▸ **Aim of the task**:
Please repeat, exactly as written, the line containing "Hirose, T.; Kasai, T.;" and every line after it through the end of the records below, leaving out any pictures.
--- Input for this task Enclosed Below ---
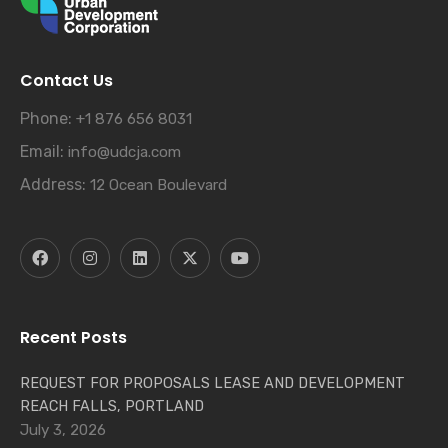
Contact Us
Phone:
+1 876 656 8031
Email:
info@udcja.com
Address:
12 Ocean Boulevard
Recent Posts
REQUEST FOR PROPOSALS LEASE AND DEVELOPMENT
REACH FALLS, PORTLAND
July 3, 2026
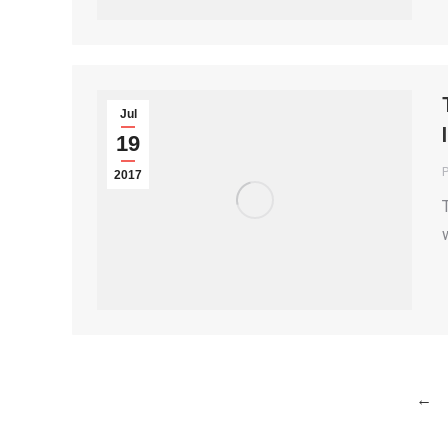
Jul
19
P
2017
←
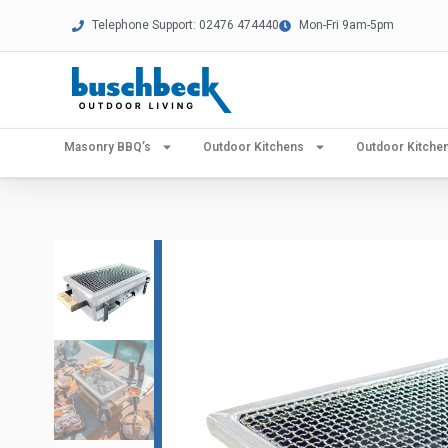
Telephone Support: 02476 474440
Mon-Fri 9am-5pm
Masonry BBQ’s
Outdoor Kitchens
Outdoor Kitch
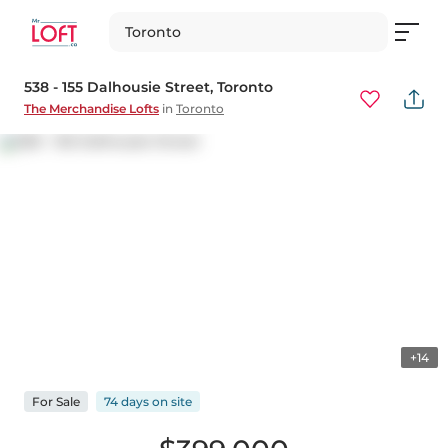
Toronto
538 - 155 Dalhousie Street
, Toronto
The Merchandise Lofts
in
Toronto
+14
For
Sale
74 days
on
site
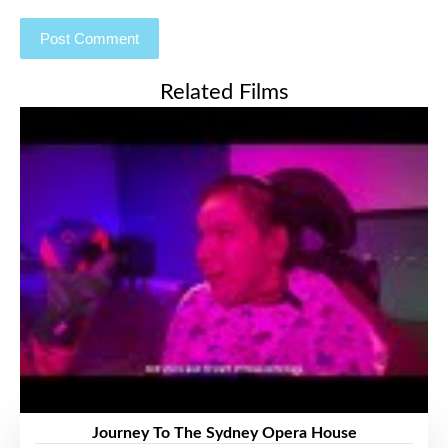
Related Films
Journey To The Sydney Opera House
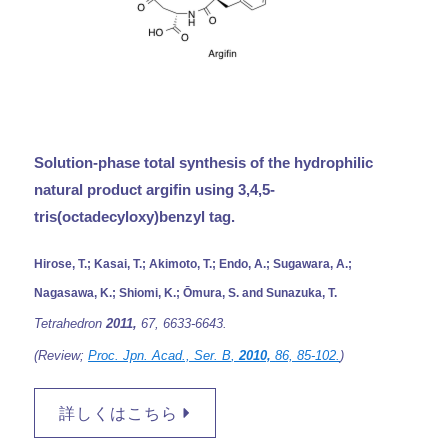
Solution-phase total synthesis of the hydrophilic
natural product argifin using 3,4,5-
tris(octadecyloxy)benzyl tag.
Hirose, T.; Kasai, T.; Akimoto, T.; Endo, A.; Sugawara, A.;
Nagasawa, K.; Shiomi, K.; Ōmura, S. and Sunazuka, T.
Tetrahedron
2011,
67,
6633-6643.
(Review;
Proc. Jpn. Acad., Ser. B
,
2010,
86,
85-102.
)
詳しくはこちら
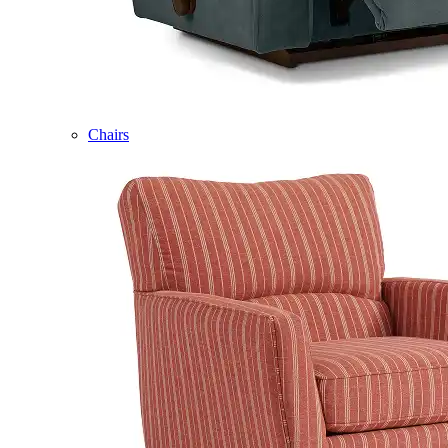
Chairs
--- End of Enclosed Input for this task ---
▸ **Exercise output**:
Hirose, T.; Kasai, T.; Akimoto, T.; Endo, A.; Sugawara, A.;
Nagasawa, K.; Shiomi, K.; Ōmura, S. and Sunazuka, T.
Tetrahedron
2011,
67,
6633-6643.
(Review;
Proc. Jpn. Acad., Ser. B
,
2010,
86,
85-102.
)
詳しくはこちら
Chairs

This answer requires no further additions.